Hello all, I am brand new to the forum though I have searched many items in the past with great success in finding answers. My 1882 Sgt. I can not find much info on. I am having a issue with hydro fluid leaking. It will just run off of the rear diff between the pump and the rear housing. I just tore everything apart inspected and cleaned it and installed a new gasket between the pump and rear, but it still leaks just as bad as it did before I tore it apart. I also replace the hydro filter at the same time. I checked the relief valves on top of the pump and they are dry. Has anyone else experience this or possibly have some insight? Another thing with this that puzzles me is this is a plastic hood tractor and the frame says that it was built meeting 1986 safety standards. I thought they were not built until the 90's? Thanks in advanced for any and all help.


----------



## BigT (Sep 15, 2014)

Hello Yellowtonka2, welcome to the tractor forum.
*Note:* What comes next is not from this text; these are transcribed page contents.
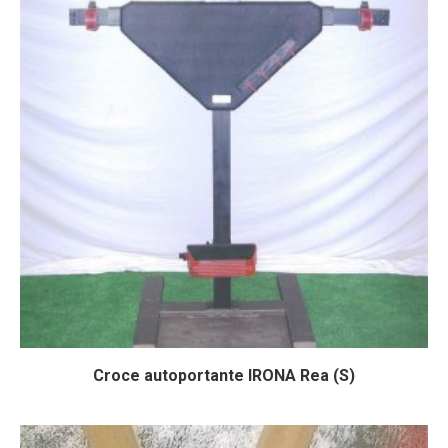
Croce autoportante IRONA Rea (S)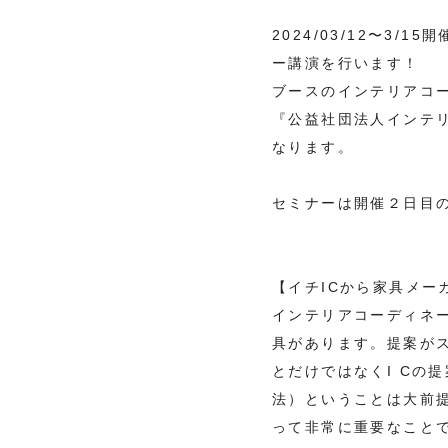
2024/03/12〜3
ー講演を行います！
ブースのインテリアコ
『公益社団法人インテ
なります。
セミナーは開催２日目
【イチICから家具メ
インテリアコーディネ
具があります。提案が
とだけではなくI Cの
法）ということは大前提
って非常に重要なこと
According to tractordata.com your CC 1882 was manufactured 1991-1992. Perhaps built to an older safety standard, or perhaps the safety standards for mowers hadn't been updated?? 

If it is leaking through the gasket, apply a thin coat of gasket sealant on both sides of the gasket. Also inspect the metal surfaces for gouges or scratches. I have used coppercoat spray-on to seal leaking gaskets in the past.

Perhaps you have a porous metal leak?? Or a crack somewhere?? Clean thoroughly and watch.


----------



## Yellowtonka2 (Aug 19, 2016)

I will have to tear the entire rear diff and pump assembly to inspect it better. I looked everything over pretty well but maybe there is a hairline crack on the diff housing


----------